The USTR has formally started discussions with Japan on the U.S. “Section 232” tariffs of 25% on steel and 10% on aluminum, she said, adding that with the UK, “it’s a matter of pragmatism.”
“We just need to have a process that makes sense, but the UK is very much on our minds and I am confident that we will take this up when the time is right,” Tai said in response to a question on why Washington has not yet eased tariffs on UK steel and aluminum.
Britain has been eager to engage quickly with the Biden administration to lift tariffs on British metals, with British Trade minister Anne-Marie Trevelyan in December inviting U.S. Commerce Secretary Gina Raimondo to London early in the new year to launch talks.
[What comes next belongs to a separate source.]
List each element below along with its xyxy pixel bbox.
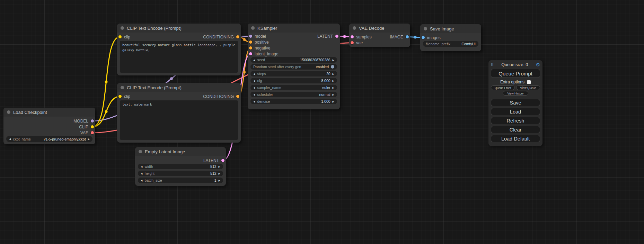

The Commerce Department has jurisdiction over the Cold War-era trade law that authorized the metals tariffs, but the USTR has played a key role in negotiations over them.
Tai also said that talks with Britain on steel and aluminum will be grounded in the Biden administration’s efforts to deal with global excess capacity for the metals, largely centered in China.
She said that another key priority for the Biden administration is to reduce the carbon intensity of global steelmaking, a provision included in the EU agreement and one that is aimed at China’s heavy reliance on coal-fired steel production.